My absolute favorite trope to come out of this transformative period of Indian cinema is the innovation of the modern love story or the idea of choosing who you love. This was, of course, in opposition to the Indian tradition of arranged marriages between those of the same class or caste. The first ever Indian film I ever saw was unsurprisingly a love story-oriented one and remains to be my favorite one of all time: Awāra (1951) or, in English, The Vagabond.
While the plot of most Indian movies is not summarized easily, here’s my best attempt for Awāra without spoiling:
A young poor boy named Raj is abandoned by his father before he is born, leaving him to a life of poverty with his mother. For the sake of his and his mother’s survival, Raj turns to a life of crime as a thief and grows up knowing nothing other than his corrupt lifestyle. Everything changes when he is reunited with his childhood love, Rita, a young, wealthy girl now studying to be a lawyer. The two fall into a passionate romance, but Raj’s true identity remains unknown to Rita. Raj realizes he must choose between continuing to live a life of crime and repenting to fully be with the love of his life.

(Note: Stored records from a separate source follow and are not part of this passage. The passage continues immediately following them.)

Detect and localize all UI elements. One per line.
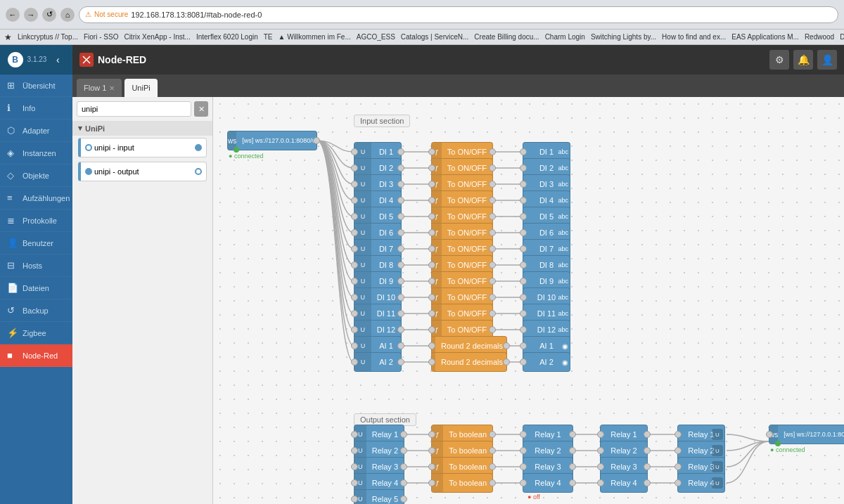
node-unipi-input-label: unipi - input [94,143,134,152]
back-btn[interactable]: ← [6,8,20,22]
sidebar-item-adapter[interactable]: ⬡ Adapter [0,119,72,142]
sidebar-item-info[interactable]: ℹ Info [0,97,72,119]
sidebar-item-protokolle[interactable]: ≣ Protokolle [0,209,72,232]
bookmark-howto[interactable]: How to find and ex... [662,33,726,41]
objekte-label: Objekte [23,172,49,180]
relay-4-status: ● off [528,493,540,500]
tab-flow1[interactable]: Flow 1 ✕ [77,79,122,97]
di-port-right-2 [397,164,404,172]
node-item-unipi-input[interactable]: unipi - input [78,138,207,157]
bookmark-catalogs[interactable]: Catalogs | ServiceN... [401,33,469,41]
sidebar-item-instanzen[interactable]: ◈ Instanzen [0,142,72,164]
home-btn[interactable]: ⌂ [60,8,75,22]
sidebar-item-aufzahlungen[interactable]: ≡ Aufzählungen [0,187,72,209]
sidebar-toggle-btn[interactable]: ‹ [51,53,65,67]
bookmark-eas[interactable]: EAS Applications M... [731,33,799,41]
di-out-port-left-4 [520,197,527,204]
bookmark-fiori[interactable]: Fiori - SSO [84,33,118,41]
reload-btn[interactable]: ↺ [42,8,56,22]
relay-in-label-1: Relay 1 [366,430,404,439]
top-bar: Node-RED ⚙ 🔔 👤 [72,45,844,75]
sidebar-item-objekte[interactable]: ◇ Objekte [0,164,72,187]
func-bool-label-3: To boolean [443,463,492,471]
node-category-unipi[interactable]: ▾ UniPi [72,121,212,136]
func-port-right-5 [489,213,496,220]
ws-input-node[interactable]: ws [ws] ws://127.0.0.1:8080/ws [227,131,317,150]
di-label-7: DI 7 [371,245,401,253]
sidebar-item-backup[interactable]: ↺ Backup [0,299,72,322]
zigbee-label: Zigbee [23,329,46,337]
notifications-btn[interactable]: 🔔 [793,50,813,70]
adapter-icon: ⬡ [7,125,18,136]
relay-unipi-port-left-4 [674,479,682,486]
sidebar-item-ubersicht[interactable]: ⊞ Übersicht [0,75,72,97]
bookmark-linkcryptus[interactable]: Linkcryptus // Top... [18,33,78,41]
main-content: Node-RED ⚙ 🔔 👤 Flow 1 ✕ UniPi [72,45,844,504]
di-out-port-left-10 [520,294,527,301]
di-out-icon-1: abc [558,148,568,155]
node-search-clear-btn[interactable]: ✕ [194,101,208,117]
sidebar-item-benutzer[interactable]: 👤 Benutzer [0,232,72,254]
relay-mid-port-right-3 [569,463,576,470]
di-out-icon-4: abc [558,197,568,204]
di-port-left-8 [351,261,358,269]
di-port-right-12 [397,326,404,333]
app-container: B 3.1.23 ‹ ⊞ Übersicht ℹ Info ⬡ Adapter … [0,45,844,504]
node-item-unipi-output[interactable]: unipi - output [78,162,207,181]
di-port-left-5 [351,213,358,220]
func-port-left-2 [428,164,435,172]
bookmark-billing[interactable]: Create Billing docu... [474,33,539,41]
di-port-left-10 [351,294,358,301]
sidebar-item-dateien[interactable]: 📄 Dateien [0,277,72,299]
tab-flow1-close[interactable]: ✕ [109,84,115,92]
address-text: 192.168.178.13:8081/#tab-node-red-0 [131,11,832,19]
address-bar[interactable]: ⚠ Not secure 192.168.178.13:8081/#tab-no… [79,6,838,23]
canvas[interactable]: ws [ws] ws://127.0.0.1:8080/ws ● connect… [213,97,844,504]
relay-in-label-3: Relay 3 [366,463,404,471]
func-port-right-3 [489,181,496,188]
tab-unipi[interactable]: UniPi [124,79,157,97]
relay-mid-4[interactable]: Relay 4 ● off [523,473,573,493]
func-port-left-3 [428,181,435,188]
di-label-11: DI 11 [371,309,401,318]
ai-out-2[interactable]: AI 2 ◉ [523,352,570,372]
di-port-left-6 [351,229,358,236]
di-port-right-8 [397,261,404,269]
di-out-port-left-2 [520,164,527,172]
di-port-right-3 [397,181,404,188]
node-search-input[interactable] [77,101,191,117]
relay-in-5[interactable]: U Relay 5 [354,489,404,504]
func-round-2[interactable]: ƒ Round 2 decimals [431,352,507,372]
app-title: Node-RED [98,54,146,65]
bookmark-citrix[interactable]: Citrix XenApp - Inst... [124,33,190,41]
input-port-icon2 [85,168,92,175]
ws-output-node[interactable]: ws [ws] ws://127.0.0.1:8080/ws ▶ [769,425,844,444]
di-label-12: DI 12 [371,325,401,334]
func-round-port-left-1 [428,342,435,349]
bookmark-charm[interactable]: Charm Login [545,33,585,41]
forward-btn[interactable]: → [24,8,38,22]
sidebar-item-hosts[interactable]: ⊟ Hosts [0,254,72,277]
sidebar-item-zigbee[interactable]: ⚡ Zigbee [0,322,72,344]
bookmark-redwood[interactable]: Redwood [805,33,834,41]
bookmark-agco[interactable]: AGCO_ESS [357,33,395,41]
bookmark-te[interactable]: TE [264,33,273,41]
func-port-left-8 [428,261,435,269]
relay-unipi-4[interactable]: Relay 4 U [677,473,725,493]
ai-input-2[interactable]: U AI 2 [354,352,402,372]
bookmark-determination[interactable]: Determination of El... [840,33,844,41]
relay-mid-port-right-4 [569,479,576,486]
user-btn[interactable]: 👤 [817,50,837,70]
ai-port-left-2 [351,358,358,366]
settings-btn[interactable]: ⚙ [769,50,789,70]
sidebar-item-nodered[interactable]: ■ Node-Red [0,344,72,367]
bookmark-interflex[interactable]: Interflex 6020 Login [196,33,258,41]
relay-out-4[interactable]: Relay 4 [600,473,648,493]
bookmark-switching[interactable]: Switching Lights by... [591,33,656,41]
di-label-9: DI 9 [371,277,401,285]
func-bool-4[interactable]: ƒ To boolean [431,473,493,493]
bookmark-willkommen[interactable]: ▲ Willkommen im Fe... [279,33,351,41]
tab-flow1-label: Flow 1 [84,84,106,92]
func-bool-label-1: To boolean [443,430,492,439]
ws-output-connected-text: ● connected [770,446,805,453]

There’s a lot more to the story than I’ve mentioned in this abridged version, but that’s the overall gist. Over the course of a hefty three hours and thirteen minutes, Awāra unapologetically asks bold questions of good and evil, class and social hierarchy, and most of all, love through a well-developed fictional narrative.
What makes Awāra such a special film is its portrayal of love and how it was incredibly ahead of its time. Before the passing of India’s Hindu Marriage Act, love stories like Raj and Rita’s were unheard of both on-screen and in real life. Romantic relationships or marriages between members of different social classes or castes were illegal, and Indian tradition dictated that the only way you could get married was if it was arranged by your family. Even when the Hindu Marriage Act passed in 1955, allowing members of different classes to marry, the practice was discouraged in most social settings. The people still clung to the age-old tradition of arranged marriage regardless of the new policy. So, you can imagine the risk Kapoor took telling the story of a poor criminal and a wealthy lawyer falling in love independently in the year 1951 before such a thing was legal.
While the film openly defied Indian social norms and traditions, Awāra remains one of the most popular Indian films of all time both in India and overseas. By telling a story of what love can be and where it can manifest in life’s unpredictable situations, Awāra directly criticized Indian tradition and introduced its own ideas of what love could be rather than portraying what it already typically was. Directors like Kapoor paved the way for many Indian films that would take the same trope and run, becoming an auteur of the modern love story of Indian cinematic history. But above all, Awāra brought to life what was only a fantasy to people in India before its release: the freedom to choose who you love because you love them.